With that noted, let us focus on the image quality tradeoffs.

Key Findings and Recommendations

Here are our key image quality and bandwidth findings:

  • Best Overall: The 5MP Axis P1347 and the 720p Sony CH140 provided the best overall image quality across the scenes, roughly similar to one another and superior to the other 3 cameras tested. Given the significantly lower price of the Sony CH140, its price performance is attractive.
  • Low Price Best: The Sony CH120's image quality provided moderately more details than the Axis M1114 across the scenes tested. Given the similar price, the Sony CH120's image quality provides a moderate advantage.
  • Indoor Best: In indoor scenes, the difference in image quality between the lower and higher end cameras was modest. Of those, the Sony CH120 performed moderately better than the Axis M1114.
  • Outdoor Best: The Axis P1347 provided modest increases in image quality at wider FoVs outdoors. The Sony CH140 was a close second. Given the significant price disparity, decisions should be based on the value of modest increases in coverage.
  • Dark Best: Using the defaults, Axis P series cameras outperformed both Sony's. However, Axis's default max shutter speed is 500% longer than Sony's. When normalized (to 1/30s), Sony image quality was moderately better.
  • WDR Scenes: The Sony CH140 provided the most significant details across strong sunlight scenes compared to all cameras (with the Axis P1347 delivering the next closest amount).
  • Bandwidth Best: Axis bandwidth consumption was moderately lower than Sony primarily due to Axis's support of VBR versus Sony's CBR streaming.
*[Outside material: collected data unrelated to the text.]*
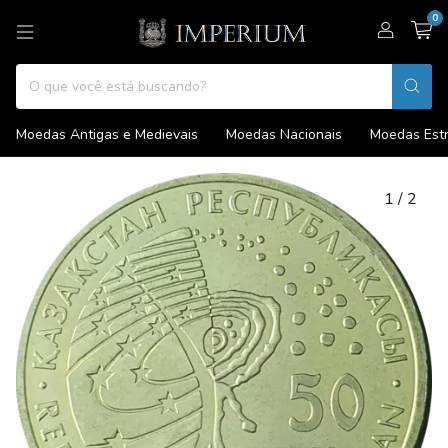
0
Moedas Antigas e Medievais
Moedas Nacionais
Moedas Estr
1
/
2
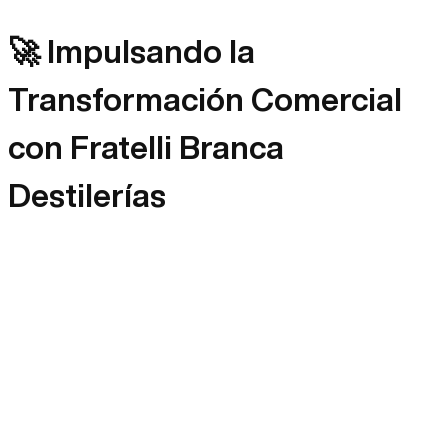
🚀 Impulsando la
Transformación Comercial
con Fratelli Branca
Destilerías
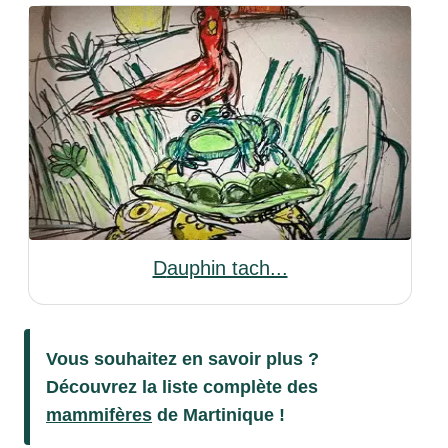
Dauphin tach...
Vous souhaitez en savoir plus ?
Découvrez la liste complète des
mammifères
de Martinique !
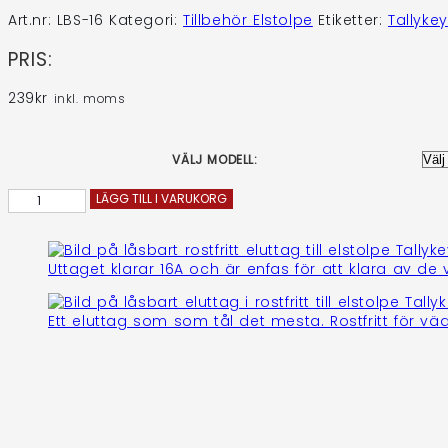
Art.nr:
LBS-16
Kategori:
Tillbehör Elstolpe
Etiketter:
Tallykey
PRIS:
239
kr
inkl. moms
VÄLJ MODELL:
ROSTFRITT
LÄGG TILL I VARUKORG
LÅSBESLAG
16A
ENFAS
Uttaget klarar 16A och är enfas för att klara av 
TILL
T4
ALT
Ett eluttag som som tål det mesta. Rostfritt för vä
T6
MÄNGD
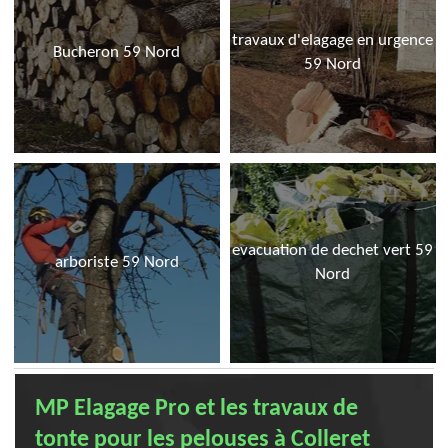
travaux d'elagage en urgence
Bucheron 59 Nord
59 Nord
evacuation de dechet vert 59
arboriste 59 Nord
Nord
MP Elagage Pro et les travaux de
tonte pour les pelouses à Colleret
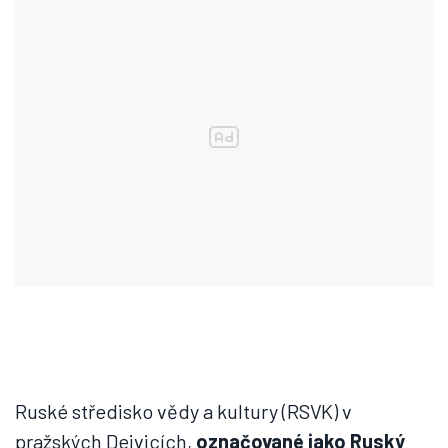
Ruské středisko vědy a kultury (RSVK) v
pražských Dejvicích,
označované jako Ruský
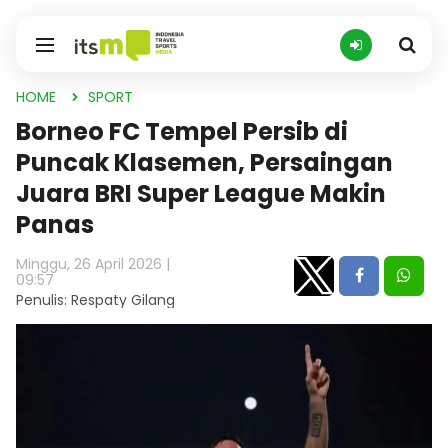
HOME
SPORT
Borneo FC Tempel Persib di
Puncak Klasemen, Persaingan
Juara BRI Super League Makin
Panas
Minggu, 26 April 2026 |
09:57
Penulis: Respaty Gilang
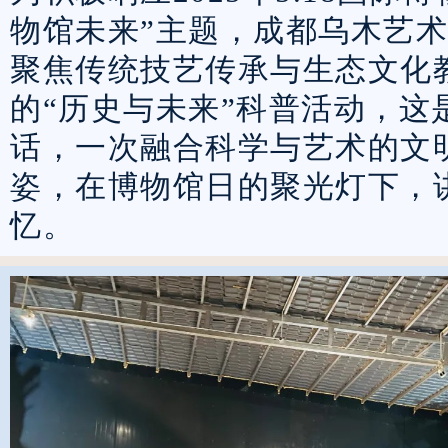
物馆未来”主题，成都乌木艺
聚焦传统技艺传承与生态文化
的“历史与未来”科普活动，这
话，一次融合科学与艺术的文明
姿，在博物馆日的聚光灯下，
忆。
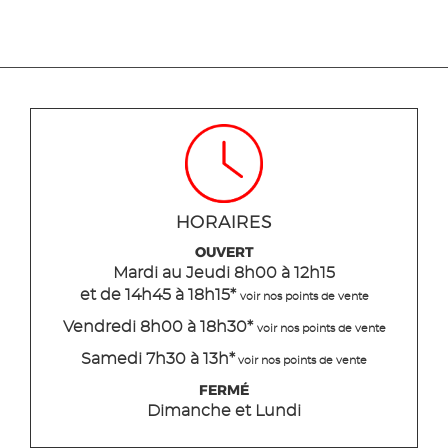
HORAIRES
OUVERT
Mardi
au Jeudi
8h00 à 12h15
et de 14h45 à 18h15
*
voir nos points de vente
Vendredi 8h00 à 18h30*
voir nos points de vente
Samedi 7h30 à 13h*
voir nos points de vente
FERMÉ
Dimanche et Lundi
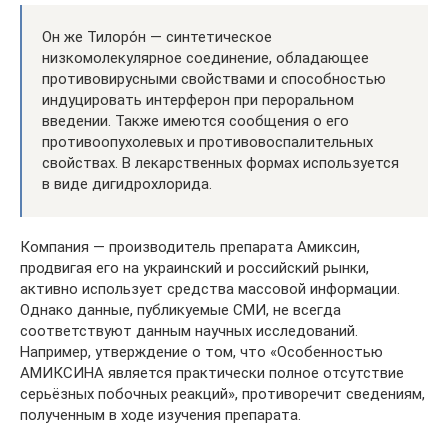
Он же Тилоро́н — синтетическое
низкомолекулярное соединение, обладающее
противовирусными свойствами и способностью
индуцировать интерферон при пероральном
введении. Также имеются сообщения о его
противоопухолевых и противовоспалительных
свойствах. В лекарственных формах используется
в виде дигидрохлорида.
Компания — производитель препарата Амиксин,
продвигая его на украинский и российский рынки,
активно использует средства массовой информации.
Однако данные, публикуемые СМИ, не всегда
соответствуют данным научных исследований.
Например, утверждение о том, что «Особенностью
АМИКСИНА является практически полное отсутствие
серьёзных побочных реакций», противоречит сведениям,
полученным в ходе изучения препарата.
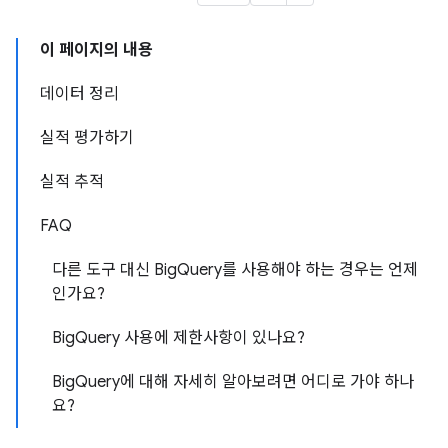
이 페이지의 내용
데이터 정리
실적 평가하기
실적 추적
FAQ
다른 도구 대신 BigQuery를 사용해야 하는 경우는 언제
인가요?
BigQuery 사용에 제한사항이 있나요?
BigQuery에 대해 자세히 알아보려면 어디로 가야 하나
요?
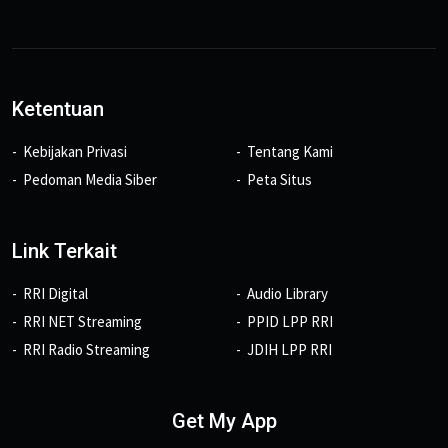
Ketentuan
Kebijakan Privasi
Tentang Kami
Pedoman Media Siber
Peta Situs
Link Terkait
RRI Digital
Audio Library
RRI NET Streaming
PPID LPP RRI
RRI Radio Streaming
JDIH LPP RRI
Get My App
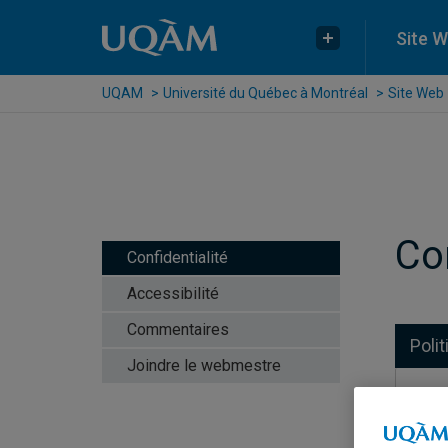
Raccourci vers le contenu
Raccourci vers le menu principal
Raccourci vers la recherche
Site 
Plus UQAM
UQAM
Université du Québec à Montréal
Site Web
Con
Confidentialité
Accessibilité
Commentaires
Poli
Joindre le webmestre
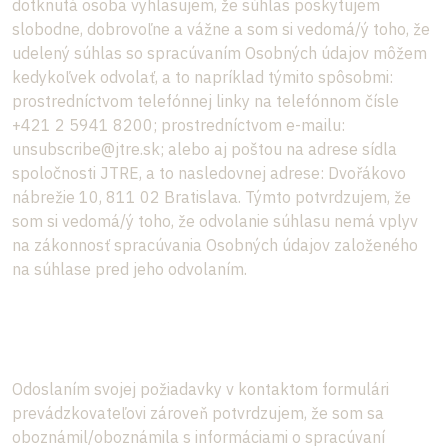
dotknutá osoba vyhlasujem, že súhlas poskytujem
slobodne, dobrovoľne a vážne a som si vedomá/ý toho, že
udelený súhlas so spracúvaním Osobných údajov môžem
kedykoľvek odvolať, a to napríklad týmito spôsobmi:
prostredníctvom telefónnej linky na telefónnom čísle
+421 2 5941 8200; prostredníctvom e-mailu:
unsubscribe@jtre.sk; alebo aj poštou na adrese sídla
spoločnosti JTRE, a to nasledovnej adrese: Dvořákovo
nábrežie 10, 811 02 Bratislava. Týmto potvrdzujem, že
som si vedomá/ý toho, že odvolanie súhlasu nemá vplyv
na zákonnosť spracúvania Osobných údajov založeného
na súhlase pred jeho odvolaním.
Odoslaním svojej požiadavky v kontaktom formulári
prevádzkovateľovi zároveň potvrdzujem, že som sa
oboznámil/oboznámila s informáciami o spracúvaní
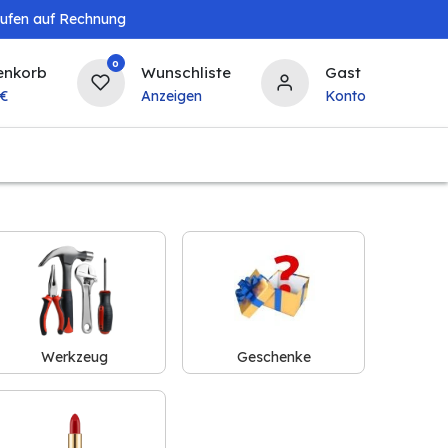
aufen auf Rechnung
0
enkorb
Wunschliste
Gast
€
Anzeigen
Konto
Baby & Kind
Tierbedarf
Bierzapfanlagen & 
Werkzeug
Geschenke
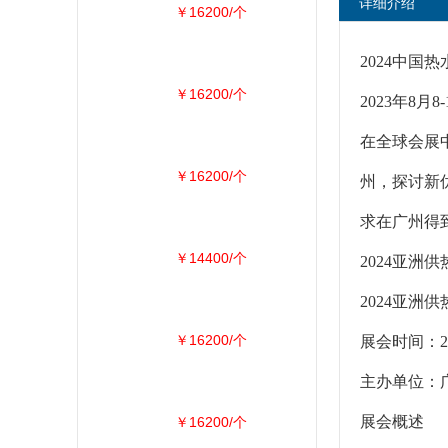
详细介绍
￥16200/个
2024中国
￥16200/个
2023年8
在全球会展
￥16200/个
州，探讨新
求在广州得
￥14400/个
2024亚洲供
2024亚
￥16200/个
展会时间：
主办单位：
展会概述
￥16200/个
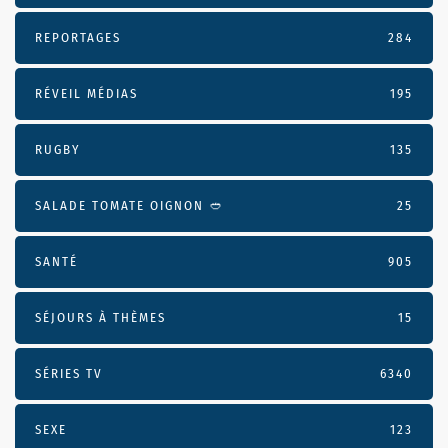
REPORTAGES
284
RÉVEIL MÉDIAS
195
RUGBY
135
SALADE TOMATE OIGNON 🥙
25
SANTÉ
905
SÉJOURS À THÈMES
15
SÉRIES TV
6340
SEXE
123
Overall, Sony camera image quality was better than Axis quality, even factoring in variances in pricing. On the other hand, in most scenes, we would categorize the differences as modest.

Ultimately, decision makers should factor in both image quality variance and structural variances (compatibility, feature sets, channel structure, etc.)

Indoor Even Artificial Lighting (Moderately Wide FoV)

In this scenario, cameras are digitally zoomed into a human subject at a HFoV of ~31ft. The scene is illuminated via artificial lighting and is evenly distributed (~200 lux).

Below is the composite snapshot (download full video clip [link no longer available]):

[link no longer available]

All cameras deliver fairly strong levels of facial detail and a subsequent high likelihood of identification. The M1114 is the weakest performer of the lot, with overall less clarity. In general the Sony cameras appear to provide additional sharpness and contrast versus the Axis cameras. The 5MP Axis P1347 does not seem to provide any real advantages over the stronger performing 720p cameras (CH120 and CH140) under these conditions.

Indoor Even Artificial Lighting (Narrow)

In this scenario, cameras are digitally zoomed into a human subject at a HFoV of ~16ft. The scene is illuminated via artificial lighting and is evenly distributed (~200 lux).

Below is the composite snapshot (download full video clip [link no longer available]):

[link no longer available]

Differences in details captured are minimal, especially given the relative narrow FoV. Both the CH120 and P1344 provide slightly crisper images versus their higher tier counterparts, the CH140 and P1347, respectively. The Axis M1114, continues to lag the rest of the field. Despite subtle picture quality differences between Axis and Sony, utility remains essentially equal with high likelihoods of identification being delivered across the board.

Below is the bandwidth utilization graph:

[link no longer available]

Under near ideal lighting conditions, Axis's VBR streaming consumes less bandwidth than Sony's CBR.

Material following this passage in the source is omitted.